Which sunscreen is right for me? ~ By Paula A. Purpera, MSHS, PA-C
Summer is almost upon us, and with that, comes increased sun exposure. Sunscreens protect the skin by preventing and minimizing the damaging effects of ultraviolet (UV) rays of the sun. These damaging effects can cause not only sunburns but skin cancer, pigmented spots, premature aging, and wrinkles. We all know that this is beneficial, but with all the available choices and different sunscreen formulations and brands, how does one pick what’s right for them?

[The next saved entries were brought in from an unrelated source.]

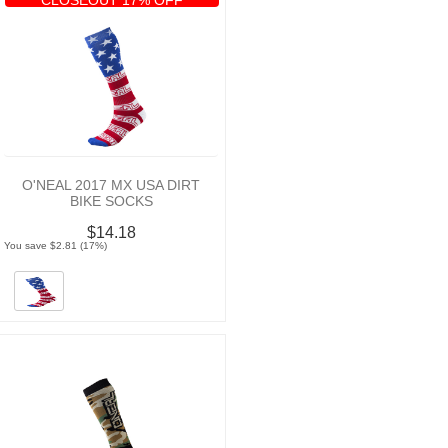
O'NEAL 2017 MX USA DIRT
BIKE SOCKS
$14.18
You save $2.81 (17%)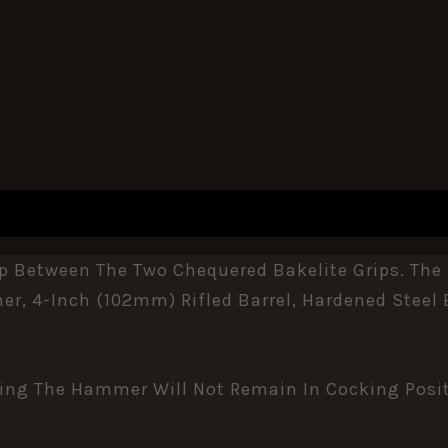
ap Between The Two Chequered Bakelite Grips. The 
r, 4-Inch (102mm) Rifled Barrel, Hardened Steel B
ning The Hammer Will Not Remain In Cocking Posit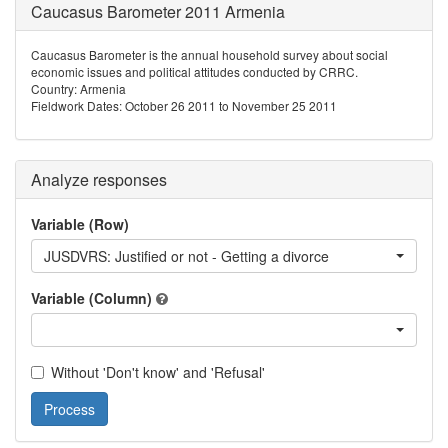
Caucasus Barometer 2011 Armenia
Caucasus Barometer is the annual household survey about social
economic issues and political attitudes conducted by CRRC.
Country: Armenia
Fieldwork Dates: October 26 2011 to November 25 2011
Analyze responses
Variable (Row)
JUSDVRS: Justified or not - Getting a divorce
Variable (Column)
Without 'Don't know' and 'Refusal'
Process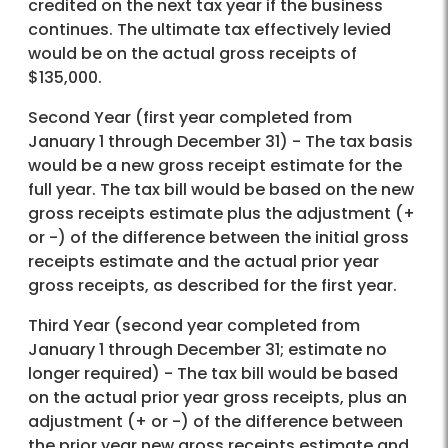
credited on the next tax year if the business
continues. The ultimate tax effectively levied
would be on the actual gross receipts of
$135,000.
Second Year (first year completed from
January 1 through December 31) - The tax basis
would be a new gross receipt estimate for the
full year. The tax bill would be based on the new
gross receipts estimate plus the adjustment (+
or -) of the difference between the initial gross
receipts estimate and the actual prior year
gross receipts, as described for the first year.
Third Year (second year completed from
January 1 through December 31; estimate no
longer required) - The tax bill would be based
on the actual prior year gross receipts, plus an
adjustment (+ or -) of the difference between
the prior year new gross receipts estimate and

If you’re like most people, too many choices can confound you, give you anxiety, and you end up just giving up and not even choosing anything, or worse, make an uninformed decision. But fear not, dear reader, I have the solution for you! I have broken down the science of sunscreen to a more palatable and understandable way.
Types of sunscreens
Chemical Sunscreens: These are the sunscreens that are most popular. They become “invisible” on your skin after application. These contain organic compounds that are able to absorb the high energy UV rays and convert them to heat energy that is released from the skin. Because they are easily absorbed by the skin, these can have the potential for systemic absorption. So I typically do not recommend these for pregnant or breastfeeding mom, children/babies, or people with sensitive skin. Certain chemicals in these such as oxybenzone and octinoxate have been shown to be harmful to the coral reefs, so I typically do not recommend these to patients that go in the ocean or do aquatic activities. Here are my favorites:
PCA Skin Weightless Protection Broad Spectrum SPF 45-Lightweight and quick-absorbing, this SPF is the favorite of my male patients. It also contains calming bisabolol and caffeine and other antioxidants. Great news for ocean lovers: this does not contain oxybenzone or oxtinoxate!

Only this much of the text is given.